Even death brings no rest to war in the townships

FOREIGN CLOSEUP

June 16, 1992|By Jerelyn Eddings | Jerelyn Eddings,Johannesburg Bureau

SOWETO, South Africa -- It's Sunday in Soweto and time for another funeral, an almost daily event in the black township these days.

This time the deceased is the son of a friend, Time magazine photographer Peter Magubane, who grew up in Soweto and covered violence for 40 years before it knocked at his own door.

Charles Magubane had been missing for three weeks before his father found his body, hacked and shot, in a Soweto morgue. No one knows exactly how or why he died, which is often the story when violence strikes here. The bodies are just found the next day.

Charles had followed in his father's footsteps. He was a photographer too, although he had studied law and worked for a company in Johannesburg.

Like his father, he also sympathized with the African National Congress, long a banned organization but now the major black force in South Africa's politics.

Friends described the younger Magubane as an activist in the liberation struggle, and they think that his death was linked to his political activism. Their theory was strengthened by the fact that his body was found by police near a migrant workers' hostel controlled by the the Inkatha Freedom Party, the ANC's main rival in the township wars.

The funeral was a somber affair at St. Augustine Anglican Church, in a section of Soweto known as Mzimhlophe. Not knowing the way, a colleague and I waited for an escort who met us in the township.

As we waited, we watched a parade of about 200 Inkatha supporters march down Highway 68, a main thoroughfare through Soweto. They were en route to a rally, and every one of them was armed with a stick or a spear.

Most of the marchers wore red headbands, the symbol of Inkatha's Zulu warriors. It was another routine township scene.

At the church, the funeral was conducted by a woman minister with a bass voice. She led the packed congregation through several hymns in several different languages spoken in the townships. In English, we sang "Abide With Me."

After the funeral, there were a half-dozen men standing next to my rental car looking for a ride to the cemetery. I took three of them, who explained during the 20-minute ride that Inkatha was a murderous band responsible for the deaths of thousands of people in the township.

They pointed to a hostel at the end of the street where the Magubane house is located, a series of long one-story buildings that serve as dormitories for migrant workers from rural villages, many of them in Inkatha's stronghold, Zululand.

"They are ignorant people," one of my passengers said. "They are not educated."

He said that friends of the younger Magubane believe he was kidnapped by a group of Inkatha supporters and murdered, his body left near the notorious Dube Hostel a few miles away.

"There are killings every day.
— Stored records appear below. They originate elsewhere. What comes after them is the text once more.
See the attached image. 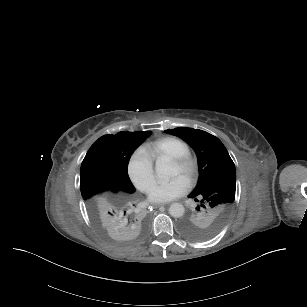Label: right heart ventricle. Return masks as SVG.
Wrapping results in <instances>:
<instances>
[{
    "instance_id": "1",
    "label": "right heart ventricle",
    "mask_w": 307,
    "mask_h": 307,
    "mask_svg": "<svg viewBox=\"0 0 307 307\" xmlns=\"http://www.w3.org/2000/svg\"><path fill=\"white\" fill-rule=\"evenodd\" d=\"M191 148L189 140L177 137L168 136L164 139L163 145L157 150L156 154L159 157H171L179 155Z\"/></svg>"
}]
</instances>
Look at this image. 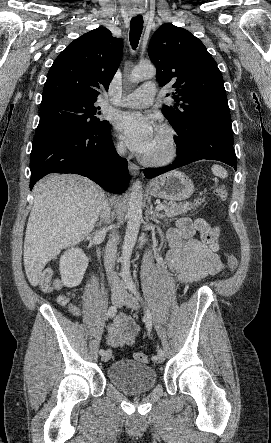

We bury people daily at the cemetery," said a man named Cyril who wore a T-shirt bearing the face of a recent victim.

The T-shirt business is booming in the townships, where it is a tribute to fallen comrades to get shirts made up from stencils of their names and faces.

Cyril said Inkatha's warriors had a habit of mutilating their victims. "They take the body parts for muti," tribal medicine with supposedly magic powers.

He said the people of the township were all armed in response to the Inkatha threat. "I have a 2-year-old-son. He already knows about shooting. That's how we live."

Women, too, must carry guns in the townships, said another man in the back seat. "I prefer necklacing, myself," he said, casually voicing a preference for a style of murder that involves filling an inner tube with gasoline and lighting it around the victim's neck. It was a method used often by township "comrades," as the ANC militants are called, against people identified as collaborators with the white regime.

At the graveside, the comrades stole the service from the aging woman minister, who tried to lead several hymns as a group of men shoveled dirt onto the wooden coffin. They interrupted the hymns with songs of war. "Bring me my gun," went one of the chants, repeated over and over as the comrades did war dances next to the grave.

The family sat grief-stricken under a tent, and bereaved friends stood by silently as the township war literally followed Charles Magubane to the grave.